Katma değer çabası yok
Bir de üretilen ürünlerde katma değere ulaşma politikası yok denecek düzeyde. Bu konuda hükümetin örgütleme gayreti ve arzusu da bulunmuyor. Kamu dışındaki örgütlenme çabalarına destek ise hak getire. Bütün bu nedenlerden ötürü tarım, elde etmesi gereken gelire içeriden ve dışarıdan erişemiyor. Çiftçiler, tarımın iç ekonomi dişlilerinin dışında tutuluyor olmasından dolayı iç piyasada kazanamıyor. Ürün ihracat fiyatlarını çokuluslu şirketler belirler durumda olduğundan tarımsal ihracat gelirinden eline bir şey geçmiyor. Türkiye tarımının gerileme konusunda istikrarı (!) sürüyor.
İhracat
Üretme konusunda çiftçilerin güçlüğü çok. Zar zor üretebildiklerinin ihracat fiyatlarını ne çiftçi ne hükümet belirleyemiyor. Bunu Mısır’daki Sağır Sultan da duydu biliyor. Bu yüzden binbir güçlükle elde edilen ürünler her yıl daha ucuza satılıyor. İrfan Donat, “Türkiye bugün 110 ülkeye yaş, kuru ve işlenmiş şekilde kayısı ihracatı gerçekleştiriyor. Ancak son beş yılda kayısı ihracatımızın stabil olmasına karşın her geçen yıl daha ucuza ihraç ediyoruz” diyor.
Donat:
“- 2015 yılında 1 kilogram kuru kayısıyı 4,64 dolara ihraç etmişiz.

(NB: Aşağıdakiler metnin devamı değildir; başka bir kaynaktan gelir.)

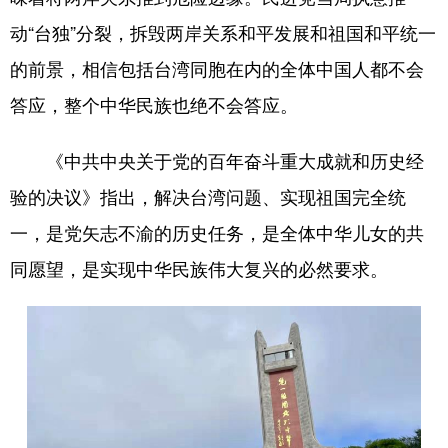
动“台独”分裂，拆毁两岸关系和平发展和祖国和平统一
的前景，相信包括台湾同胞在内的全体中国人都不会
答应，整个中华民族也绝不会答应。
《中共中央关于党的百年奋斗重大成就和历史经
验的决议》指出，解决台湾问题、实现祖国完全统
一，是党矢志不渝的历史任务，是全体中华儿女的共
同愿望，是实现中华民族伟大复兴的必然要求。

– 2016’da 1 kilogram kuru kayısıyı 3,67 dolara ihraç edebilmişiz.
– 2017 yılına geldiğimizde söz konusu ihracat değeri 3 doların da altına inmiş ve 1 kilogram kuru kayısıyı 2,81 dolardan ihraç etmişiz.
– 2018’de 2,7 dolara ihraç ettiğimiz 1 kilogram kuru kayısıyı
– 2019’da 2,5 dolardan satabilmişiz.”
Bu veriler, beş yılda kayısı ihracatında kg başına yüzde 46 gerilediğimizi gösteriyor. Peki, fındıkta, üzümde ve diğer ürünlerin ihracatında durum farklı mı? Sayılmaz, benzer. İhracat politikamız daha doğrusu politikasızlığımız bu. Bütün olup bitenler sanki bizi ilgilendirmiyormuş gibi iktidar, muhalefet ve halk olarak birlikte locadan seyrediyoruz.
Neyi? Tarımın çokuluslu tarım, gıda ve ecza tekelleri eliyle çöküşünü, küçük aile çiftçiliğinin yok oluşunu… İyi seyirler Türkiye!